Asumsi Sistem Proporsional Tertutup dan Potensi Turunnya Partisipasi Pemilih

Pemilih dinilai sudah terbiasa mengikuti pileg dengan sistem proporsional terbuka.

ANTARA FOTO/Muhammad Iqbal
Ilustrasi pemilihan umum (Pemilu)
Red: Andri Saubani

REPUBLIKA.CO.ID, oleh Febryan A, Febrianto Adi Saputro

Baca Juga


Mahkamah Konstitusi (MK) akan menggelar sidang lanjutan gugatan uji materi atas ketentuan penggunaan sistem proporsional terbuka. Jika MK mengabulkan gugatan tersebut alias memutuskan pemilihan legislatif (Pileg) kembali menggunakan sistem proporsional tertutup, apakah partisipasi pemilih pada Pemilu 2024 bakal anjlok? 

Direktur Eksekutif Pusat Kajian Politik (Puskapol) Universitas Indonesia Hurriyah mengatakan, partisipasi pemilih berpotensi turun jika sistem proporsional tertutup alias pemilih hanya coblos partai diterapkan kembali. Sebab, pemilih sudah terbiasa mengikuti pileg dengan sistem proporsional terbuka di mana mereka bisa mencoblos caleg yang diinginkan. 

Kendati begitu, dia memperkirakan penurunannya tidak akan signifikan. Penurunan partisipasi pemilih hanya akan terjadi pada kalangan pemilih kritis. 

"(Sebab) pemilih kritis sudah terbiasa memilih calon anggota legislatif (Caleg) yang mereka nilai kompeten untuk duduk di parlemen," kata Hurriyah kepada Republika, dikutip Selasa (17/1/2023). 

Menurutnya, penurunan partisipasi pemilih kritis ini bakal diwujudkan dengan cara tidak memilih alias golput pada Pemilu 2024. Bisa juga mereka memanifestasikan kekecewaan atas sistem proporsional tertutup itu dengan melakukan protest vote atau mencoblos dengan cara yang salah. 

Sebagai gambaran, dalam sistem proporsional terbuka, pemilih dapat memilih caleg yang diinginkan ataupun partainya. Caleg yang mendapat suara terbanyak bakal memenangkan kursi parlemen. Sistem ini diterapkan sejak Pemilu 2009, 2014, dan 2019. 

Sedangkan sistem proporsional tertutup, pemilih mencoblos partai. Pemenang kursi anggota DPR ditentukan oleh partai lewat nomor urut caleg yang sudah ditetapkan sebelum hari pencoblosan. Sistem ini digunakan sejak Pemilu 1955 hingga Pemilu 1999. 

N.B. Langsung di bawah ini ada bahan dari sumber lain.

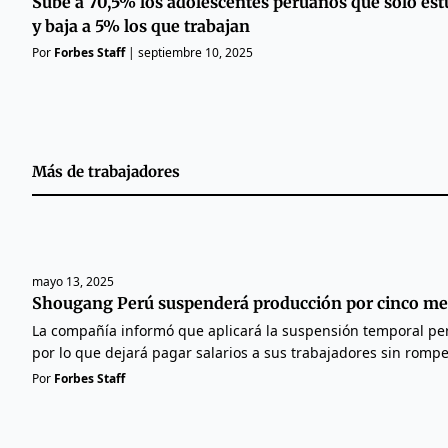
Sube a 70,5% los adolescentes peruanos que solo es
y baja a 5% los que trabajan
Por
Forbes Staff
|
septiembre 10, 2025
Más de
trabajadores
mayo 13, 2025
Shougang Perú suspenderá producción por cinco me
La compañía informó que aplicará la suspensión temporal per
por lo que dejará pagar salarios a sus trabajadores sin romper
Por
Forbes Staff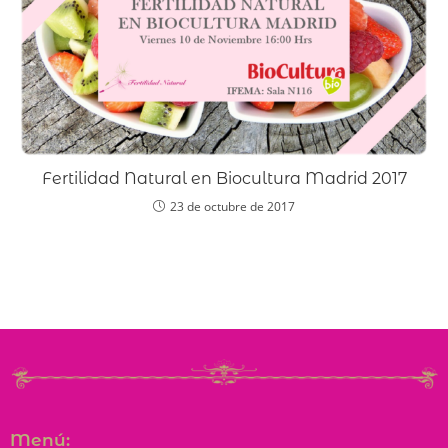
Fertilidad Natural en Biocultura Madrid 2017
23 de octubre de 2017
Menú: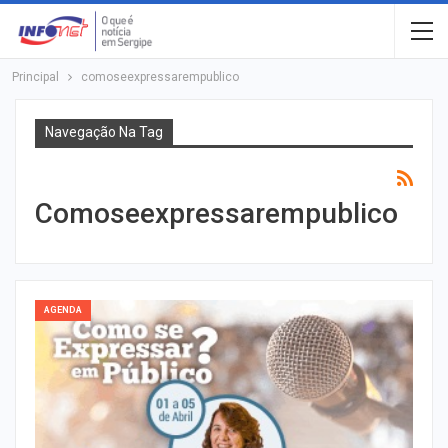
Principal
comoseexpressarempublico
Navegação Na Tag
Comoseexpressarempublico
AGENDA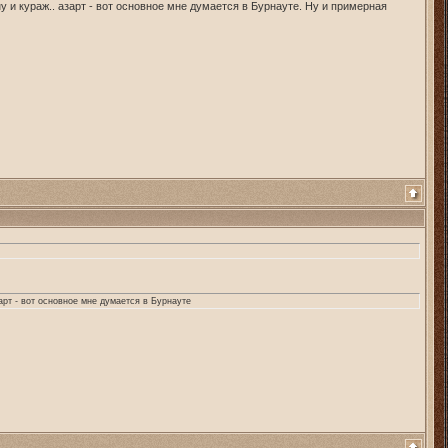
у и кураж.. азарт - вот основное мне думается в Бурнауте. Ну и примерная
зарт - вот основное мне думается в Бурнауте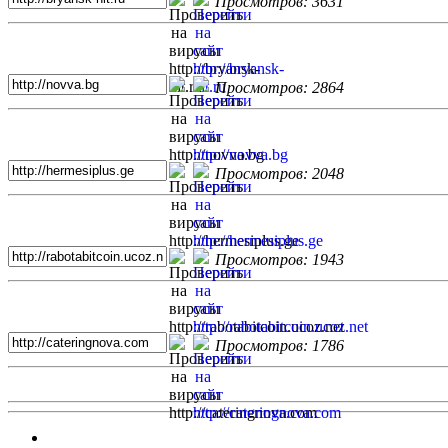
Просмотров: 3631
Просмотров: 2864
Просмотров: 2048
Просмотров: 1943
Просмотров: 1786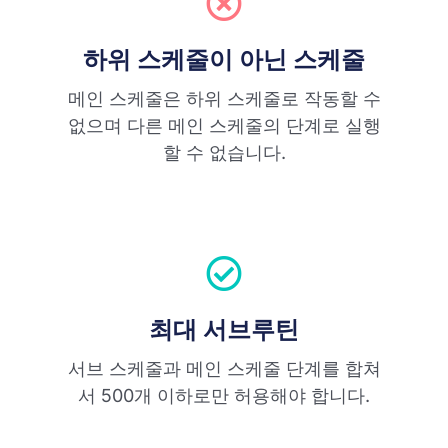
하위 스케줄이 아닌 스케줄
메인 스케줄은 하위 스케줄로 작동할 수
없으며 다른 메인 스케줄의 단계로 실행
할 수 없습니다.
최대 서브루틴
서브 스케줄과 메인 스케줄 단계를 합쳐
서 500개 이하로만 허용해야 합니다.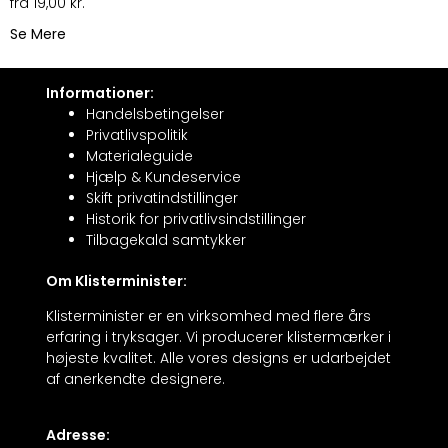
19,00
kr.
Se Mere
Informationer:
Handelsbetingelser
Privatlivspolitik
Materialeguide
Hjælp & Kundeservice
Skift privatindstillinger
Historik for privatlivsindstillinger
Tilbagekald samtykker
Om Klisterminister:
Klisterminister er en virksomhed med flere års
erfaring i tryksager. Vi producerer klistermærker i
højeste kvalitet. Alle vores designs er udarbejdet
af anerkendte designere.
Adresse: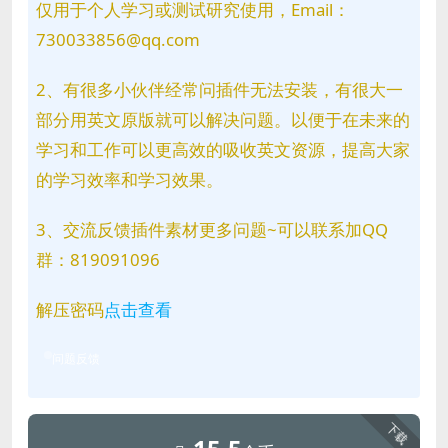
仅用于个人学习或测试研究使用，Email：
730033856@qq.com
2、有很多小伙伴经常问插件无法安装，有很大一
部分用英文原版就可以解决问题。以便于在未来的
学习和工作可以更高效的吸收英文资源，提高大家
的学习效率和学习效果。
3、交流反馈插件素材更多问题~可以联系加QQ
群：819091096
解压密码
点击查看
问题反馈
下载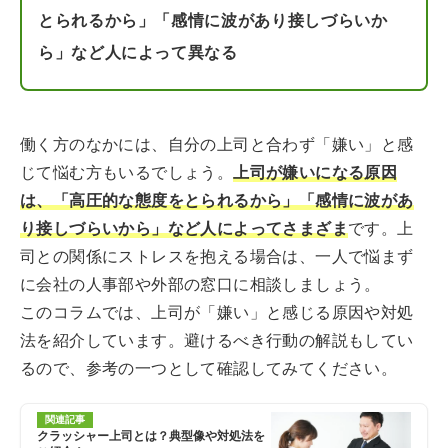
とられるから」「感情に波があり接しづらいか
ら」など人によって異なる
働く方のなかには、自分の上司と合わず「嫌い」と感
じて悩む方もいるでしょう。
上司が嫌いになる原因
は、「高圧的な態度をとられるから」「感情に波があ
り接しづらいから」など人によってさまざま
です。上
司との関係にストレスを抱える場合は、一人で悩まず
に会社の人事部や外部の窓口に相談しましょう。
このコラムでは、上司が「嫌い」と感じる原因や対処
法を紹介しています。避けるべき行動の解説もしてい
るので、参考の一つとして確認してみてください。
関連記事
クラッシャー上司とは？典型像や対処法を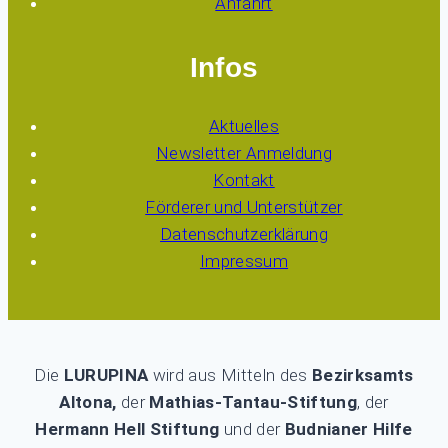
Anfahrt
Infos
Aktuelles
Newsletter Anmeldung
Kontakt
Förderer und Unterstützer
Datenschutzerklärung
Impressum
Die
LURUPINA
wird aus Mitteln des
Bezirksamts
Altona,
der
Mathias-Tantau-Stiftung
, der
Hermann Hell Stiftung
und der
Budnianer Hilfe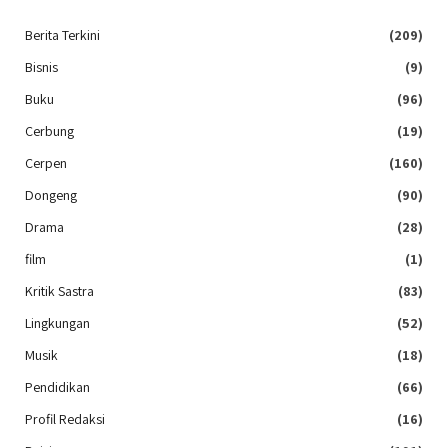
Berita Terkini
(209)
Bisnis
(9)
Buku
(96)
Cerbung
(19)
Cerpen
(160)
Dongeng
(90)
Drama
(28)
film
(1)
Kritik Sastra
(83)
Lingkungan
(52)
Musik
(18)
Pendidikan
(66)
Profil Redaksi
(16)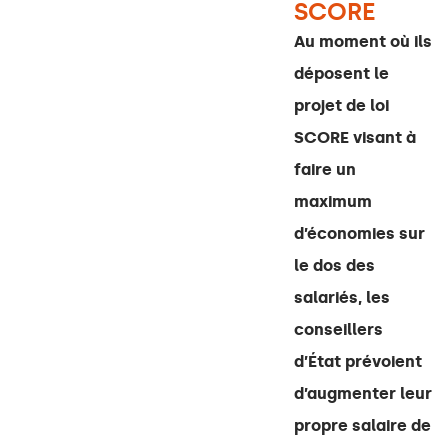
SCORE
Au moment où ils
déposent le
projet de loi
SCORE visant à
faire un
maximum
d’économies sur
le dos des
salariés, les
conseillers
d’État prévoient
d’augmenter leur
propre salaire de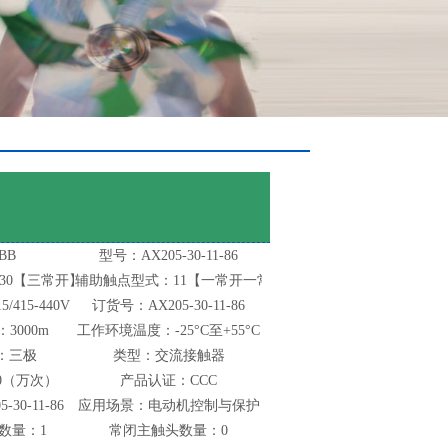
BB
型号：AX205-30-11-86
30【三常开】
辅助触点型式：11【一常开一常闭】
/415-440V
订货号：AX205-30-11-86
3000m
工作环境温度：-25°C至+55°C
：三极
类型：交流接触器
0（万次）
产品认证：CCC
30-11-86
应用场景：电动机控制与保护
数量：1
常闭主触头数量：0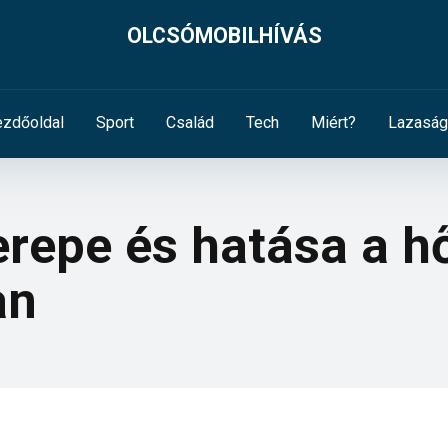
OLCSÓMOBILHÍVÁS
zdőoldal
Sport
Család
Tech
Miért?
Lazaság
erepe és hatása a 
an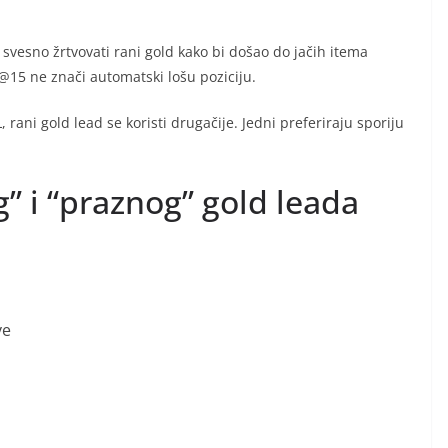
vesno žrtvovati rani gold kako bi došao do jačih itema
 @15 ne znači automatski lošu poziciju.
 rani gold lead se koristi drugačije. Jedni preferiraju sporiju
g” i “praznog” gold leada
ve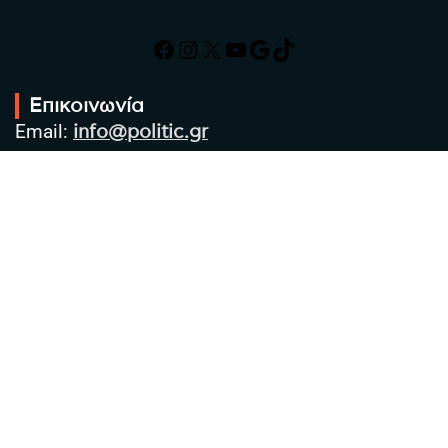
Facebook
Instagram
X
YouTube
Google
TikTok
Επικοινωνία
Email:
info@politic.gr
Τηλ:
+302310501850
Κιν:
+306986533609
Πολιτική Απορρήτου
Όροι χρήσης
Πολιτική Cookies
Πολιτική προστασίας προσωπικών
δεδομένων
Συντακτική Ομάδα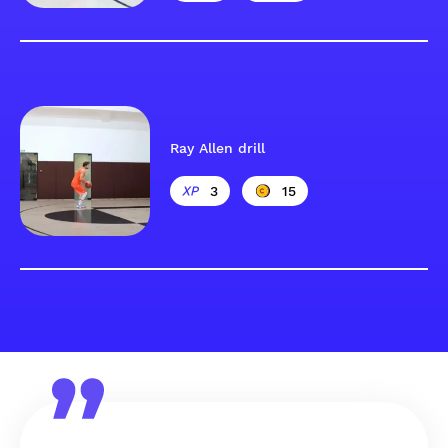
Ray Allen drill
3
15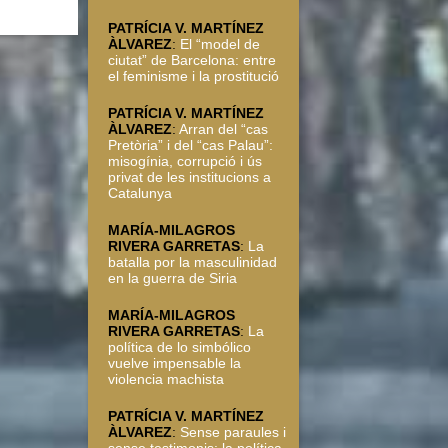
PATRÍCIA V. MARTÍNEZ
ÀLVAREZ
:
El “model de
ciutat” de Barcelona: entre
el feminisme i la prostitució
PATRÍCIA V. MARTÍNEZ
ÀLVAREZ
:
Arran del “cas
Pretòria” i del “cas Palau”:
misogínia, corrupció i ús
privat de les institucions a
Catalunya
MARÍA-MILAGROS
RIVERA GARRETAS
:
La
batalla por la masculinidad
en la guerra de Siria
MARÍA-MILAGROS
RIVERA GARRETAS
:
La
política de lo simbólico
vuelve impensable la
violencia machista
PATRÍCIA V. MARTÍNEZ
ÀLVAREZ
:
Sense paraules i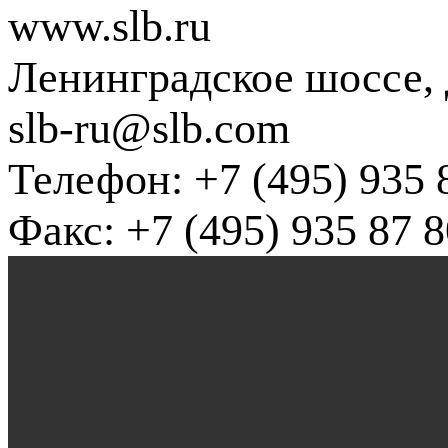
www.slb.ru
Ленинградское шоссе, д
slb-ru@slb.com
Телефон: +7 (495) 935 
Факс: +7 (495) 935 87 8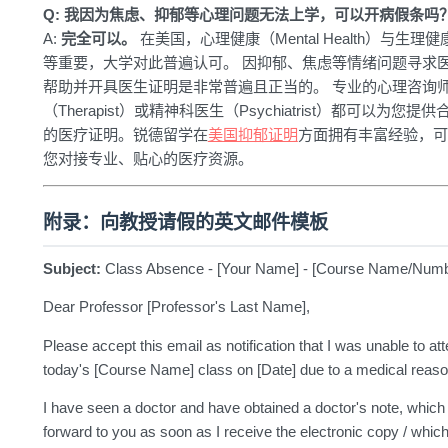
Q: 我因为焦虑、抑郁等心理问题无法上学，可以开病假条吗
A:
完全可以。
在美国，心理健康（Mental Health）与生理健
等重要，大学对此普遍认可。 因抑郁、焦虑等情绪问题寻求
帮助并开具医生证明是非常普遍且正当的。 专业的心理咨询
（Therapist）或精神科医生（Psychiatrist）都可以为您提供
的医疗证明。锐德留学在
美国抑郁证明
方面拥有丰富经验，可
您对接专业、贴心的医疗资源。
附录：向教授请假的英文邮件模板
Subject:
Class Absence - [Your Name] - [Course Name/Numb
Dear Professor [Professor's Last Name],
Please accept this email as notification that I was unable to at
today's [Course Name] class on [Date] due to a medical reaso
I have seen a doctor and have obtained a doctor's note, which I
forward to you as soon as I receive the electronic copy / which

Sementara itu, peneliti senior di Network for Democracy and Electoral Integrity (Netgrit), Hadar Nafis Gumay menyebut penerapan kembali sistem proporsional memang berpotensi menurunkan partisipasi pemilih. Berdasarkan data dari pemilu sebelumnya, kata dia, pemilih lebih banyak mencoblos caleg dari pada partai. 

"Ketika berubah jadi sistem proporsional tertutup, tentu mereka akan kecewa. Kekecewaan itu bisa terwujud dengan tidak memilih. Jadi ada potensi menurunkan partisipasi pemilih," kata Hadar kepada Republika

 

 

Guru Besar Hukum Tata Negara, Denny Indrayana mengaku khawatir judicial review terhadap UU Pemilu yang mengusulkan agar sistem  pemilu menjadi proporsional tertutup menguatkan karakteristrik otoritarian Orde Baru. Menurutnya, sistem proporsional tertutup menghadirkan kader jenggot yang mengakar ke atas dan tidak mewakili masyarakat pemilihnya. 

"Saya khawatir petitumnya kan menghilangkan frasa terbuka menjadi proporsional yang dimaknai tertutup, kalau ini dilakukan maka saya khawatir ini menguatkan karakteristrik otoritarian Orde Baru," kata Denny dalam sebuah diskusi, Selasa (17/1/2023). 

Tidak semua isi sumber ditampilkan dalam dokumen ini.